So this would mean that if a system doesn't have CXL devices and has
TME/SME/SEV-* enabled, then it is running with encrypted memory.

Which would then also mean, you don't need any of that code - you only
need to enumerate CXL devices which, it seems, do not support memory
encryption, and then state that memory encryption is enabled on the
whole system, except for the memory of those devices.

I.e.,

$ dmesg | grep -i SME
[ 1.783650] AMD Memory Encryption Features active: SME

Done - memory is encrypted on the whole system.

We could export it into /proc/cpuinfo so that you don't have to grep
dmesg and problem solved.

--
Regards/Gruss,
Boris.

https://people.kernel.org/tglx/notes-about-netiquette

2022-05-08 20:33:18

by Borislav Petkov

[permalink] [raw]
Subject: Re: [PATCH v8 0/8] x86: Show in sysfs if a memory node is able to do encryption

On May 6, 2022 4:00:57 PM UTC, Dan Williams <[email protected]> wrote:
>On Fri, May 6, 2022 at 8:32 AM Dave Hansen <[email protected]> wrote:
>>
>> On 5/6/22 05:44, Borislav Petkov wrote:
>> >> Dave Hansen pointed those out in a previuos patch serie, here is the
>> >> quote:
>> >>
>> >>> CXL devices will have normal RAM on them, be exposed as "System RAM" and
>> >>> they won't have encryption capabilities.

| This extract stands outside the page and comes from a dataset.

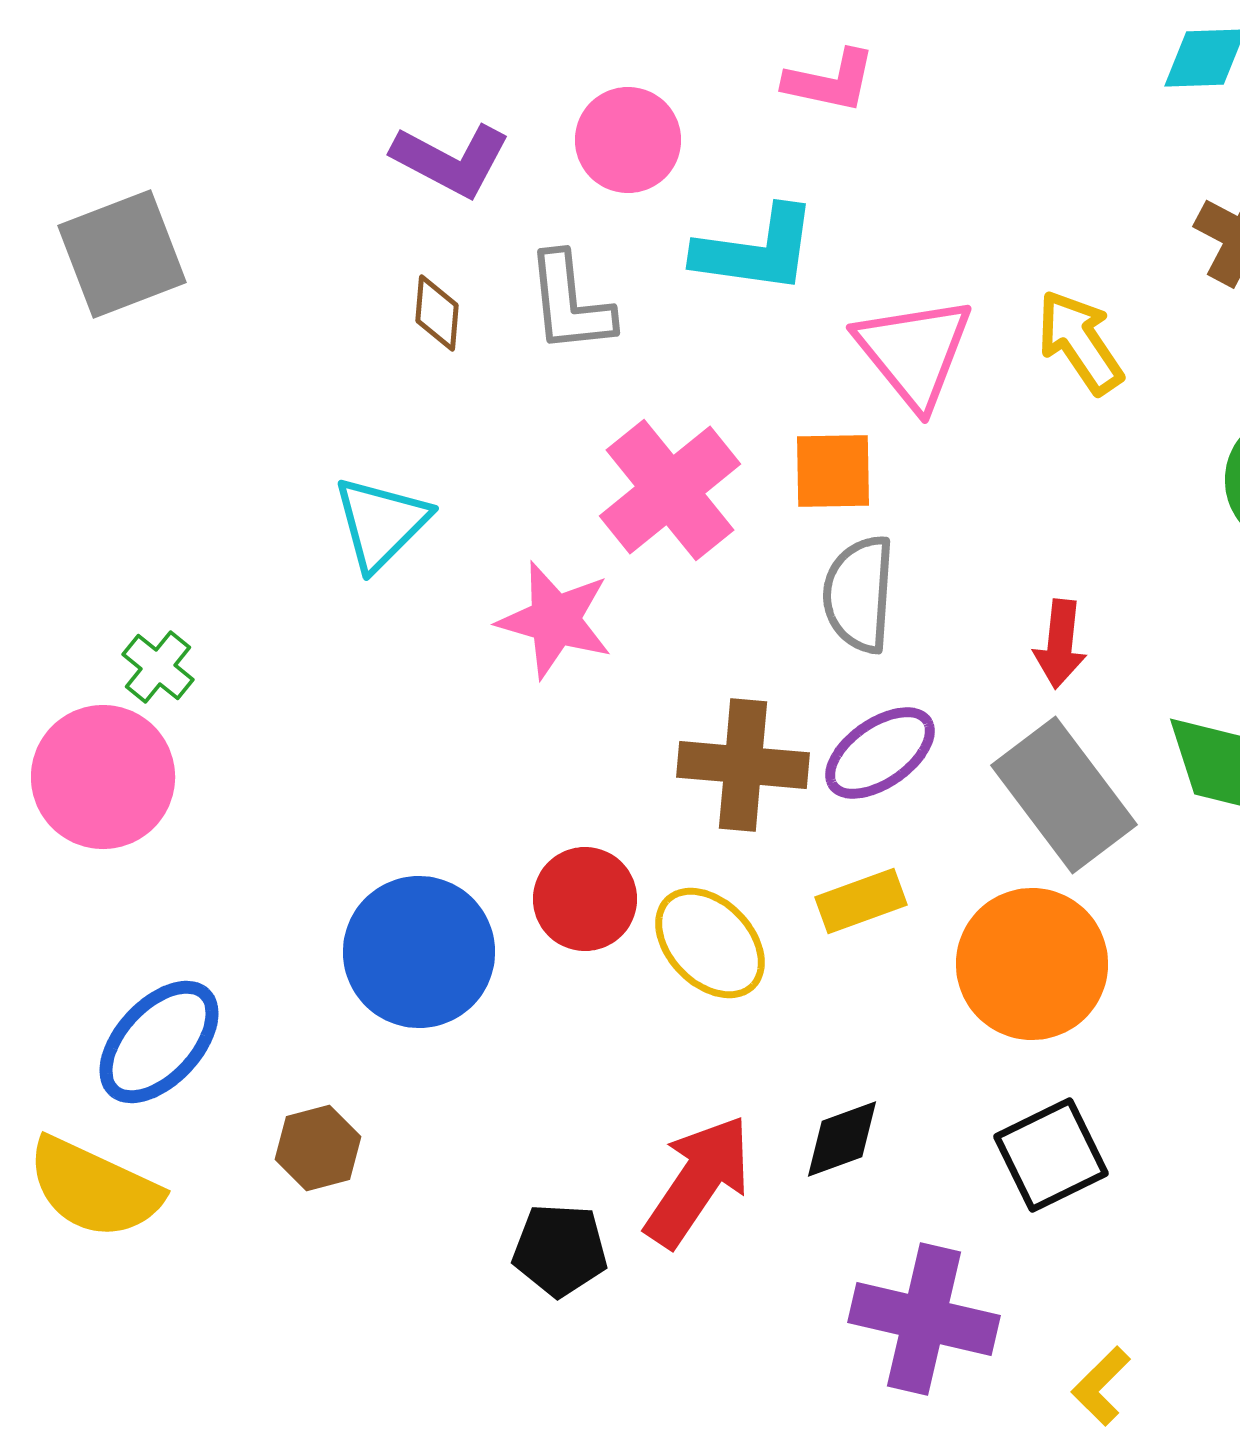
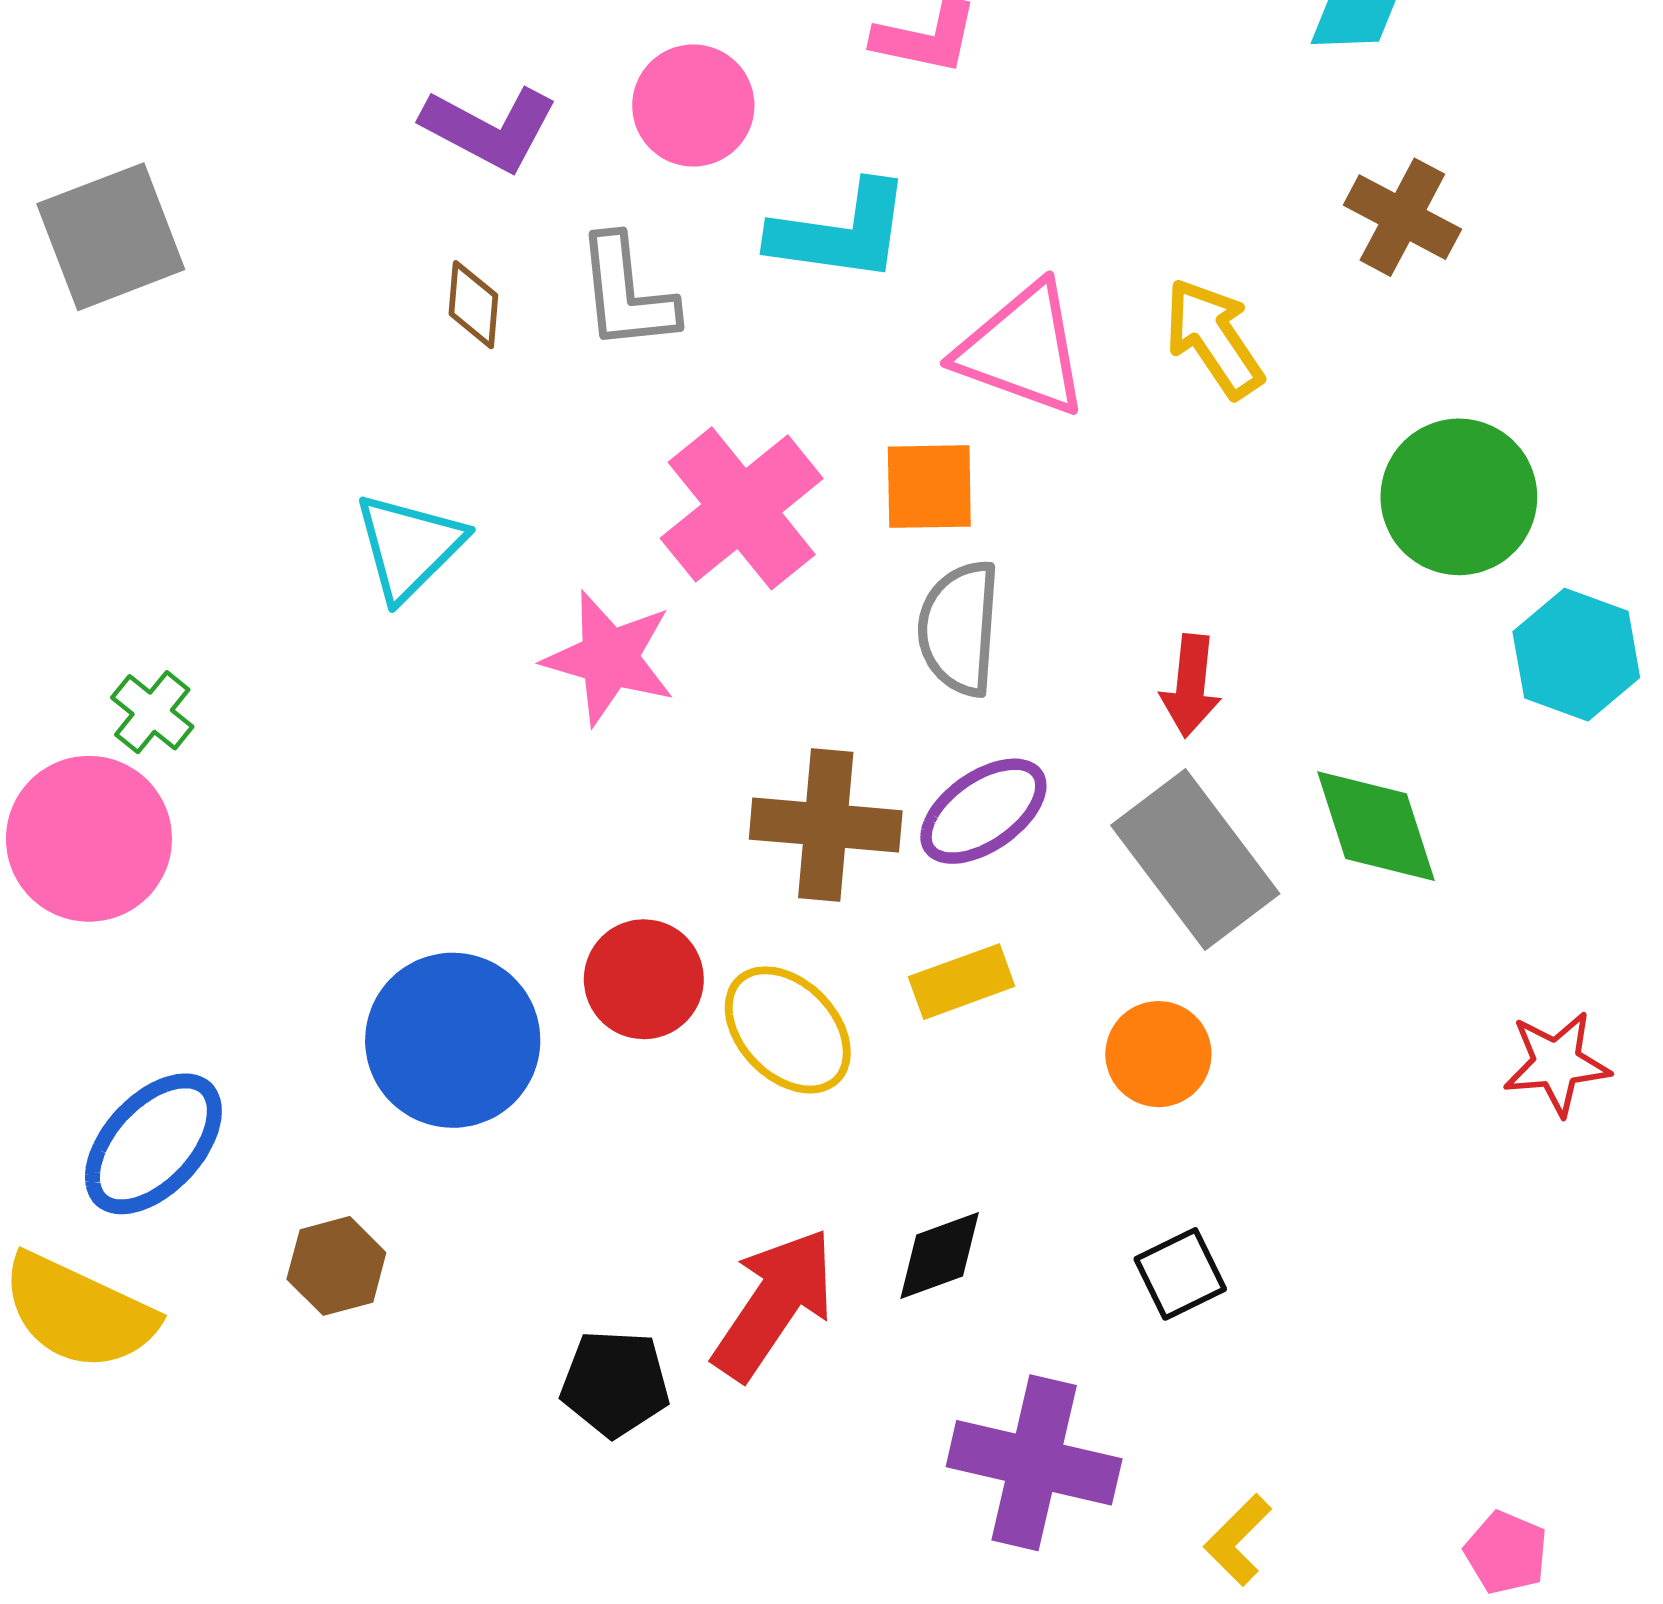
pink triangle: (914, 352) -> (1023, 350), turned -31
orange circle: (1032, 964) -> (1158, 1054), size x0.6
black square: (1051, 1155) -> (1180, 1274), size x0.7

I think these devices were
>> >>> probably the main motivation for EFI_MEMORY_CPU_CRYPTO.
>> > So this would mean that if a system doesn't have CXL devices and has
>> > TME/SME/SEV-* enabled, then it is running with encrypted memory.
>> >
>> > Which would then also mean, you don't need any of that code - you only
>> > need to enumerate CXL devices which, it seems, do not support memory
>> > encryption, and then state that memory encryption is enabled on the
>> > whole system, except for the memory of those devices.
>>
>> CXL devices are just the easiest example to explain, but they are not
>> the only problem.
>>
>> For example, Intel NVDIMMs don't support TDX (or MKTME with integrity)
>> since TDX requires integrity protection and NVDIMMs don't have metadata
>> space available.
>>
>> Also, if this were purely a CXL problem, I would have expected this to
>> have been dealt with in the CXL spec alone. But, this series is
>> actually driven by an ACPI spec. That tells me that we'll see these
>> mismatched encryption capabilities in many more places than just CXL
>> devices.
>
>Yes, the problem is that encryption capabilities cut across multiple
>specifications. For example, you might need to consult a CPU
>vendor-specific manual, ACPI, EFI, PCI, and CXL specifications for a
>single security feature.

So here's the deal: we can say in the kernel that memory encryption is enabled and active. But then all those different devices and so on, can or cannot support encryption. IO devices do not support encryption either, afaict. And there you don't have node granularity etc. So you can't do this per node thing anyway. Or you do it and it becomes insufficient soin after.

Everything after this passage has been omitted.